While the ideas behind the review are quite noble, there also seems to be a lack of absolute comprehension of the economic consequences, especially in terms of job loss. Unemployment rate in Nigeria, according to the National Bureau of Statistics, is currently over 18%, and with about 250, 000 direct and indirect jobs set to be lost due to this new policy, things are only going to get worse and the pressure will spread out into the entire system.

The current excise at 20% for Spirits amounts to N31 per Litre while the new one announced by the Minister amounts to N200 per Litre for Spirits and N150 per Litre for Wines; this is over 500% increase at a go, by far the highest within the sub-sector.

The Excise Duty currently paid by the Wines & Spirits Sector stands at 20% across board, while  under the new approved excise duty tariff, it is fixed at 67% for the  wines and Spirits sub-sectors respectively.

The spirits and wine sub-sector represents 6% by volume of the alcoholic beverages sector and is dominated by local distillers, the group that will be most affected by this decision.

Checks revealed that the data used in computing the recently approved excise tariff were largely luxury foreign products to which excise tariff will not apply like it will on the fledging but largely underdeveloped local sub-sector.

Domestic spirits production is dominant in Nigeria, accounting for an average of 53% of spirits consumption over the 2012 to 2016 period. With an investment of about N420 billion, it will be Nigeria’s loss if this industry is crippled, and even worse for those whose source of livelihood will be cut off.

While the industry remain fragile, Local distillers have recently made significant investments  to grow capacity as well as  achieve backward integration, but all that is at the danger of being washed away by this latest astronomical increase in excise duties which many have said to be inconsiderable.

Contrary to the  Minister’s claims, neither the Distillers and Blenders Association of Nigeria, DIBAN, nor the Manufacturers Association of Nigeria, MAN, confirmed that they were consulted before the decision was taken. The economic impact of such drastic decision is well known to everyone.

The jobs of over 250,000 Nigerians will be in jeopardy. Consequently, family cohesion, social stability and economic wellbeing of at least five million people will be threatened.

The astronomical increase in tariffs on locally produced goods such as Spirits and Wine is a systematic way of destroying credible local distilling industry with the implication of unleashing avalanche of illicit and unsafe drinks on the Nigerian masses.

With this danger in mind, a bill has also been recently sponsored by Hon Francis Charles Uduyok, who envisages that the country would be worse off with more people out of their jobs as has been the trend in recent times.

‘’Killing a part of the local industry in our economy that has barely gone out of recession spells doom for the nation and the end product will be a nationwide sack/retrenchment of workers in this industry thus throwing more Nigerians into the already saturated labour markets,’’ he said.

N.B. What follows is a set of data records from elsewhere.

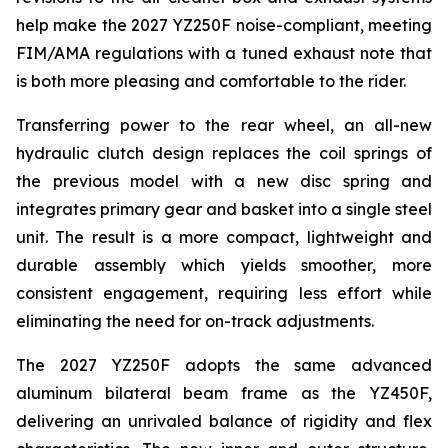
help make the 2027 YZ250F noise-compliant, meeting
FIM/AMA regulations with a tuned exhaust note that
is both more pleasing and comfortable to the rider.
Transferring power to the rear wheel, an all-new
hydraulic clutch design replaces the coil springs of
the previous model with a new disc spring and
integrates primary gear and basket into a single steel
unit. The result is a more compact, lightweight and
durable assembly which yields smoother, more
consistent engagement, requiring less effort while
eliminating the need for on-track adjustments.
The 2027 YZ250F adopts the same advanced
aluminum bilateral beam frame as the YZ450F,
delivering an unrivaled balance of rigidity and flex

The danger of increasing the restiveness and disgruntlement of a citizenry under enormous socio-economic pressure as we approach the 2019 General Elections can only be imagined.

According to Lateef Oyelekan, President of The National Union of Food Beverage and Tobacco Employees (NUFBTE), the union had written the Minister of Labour and Employment, Senator Chris Ngige, on the implications of the new tariff, which may further exacerbate the problem of unemployment in the country, and that the drive towards foreign direct investment would be jeopardised as no investor would like to invest in an economy with low return on investment.

“The British American Tobacco (BAT) has just decided to make Nigeria its African headquarters where all its products for other African countries would be produced, but this may make the company to relocate to any other African country with much more favourable policy.

“Our employers have already notified us that it would lead to shut down of some of their companies. What government should be doing is to come up with policy that will discourage employers from downsizing, but before they can do that, tariff has to be reasonable.

“This new policy of the government will increase the cost of production and if that happens, the employers would have to look for a way of cutting cost, and workers are always the first option,” he said.

According to him, the union, in a bid to register their displeasure has also vowed to down tools soon.

A study on Excise Duty Changes for Spirits and Wine conducted by KPMG also revealed that given the challenges of border control and the illicit market, price increase driven by higher excise duty rates may also result in loss of government revenue. This means that even jobs that are un-associated with the distilling industry can become affected by this decision.

If anything, the government should at this time be encouraging local industries through provision of enabling infrastructures and reasonable excise duty rates that can enable them to flourish and affect the worrisome unemployment rate in the country.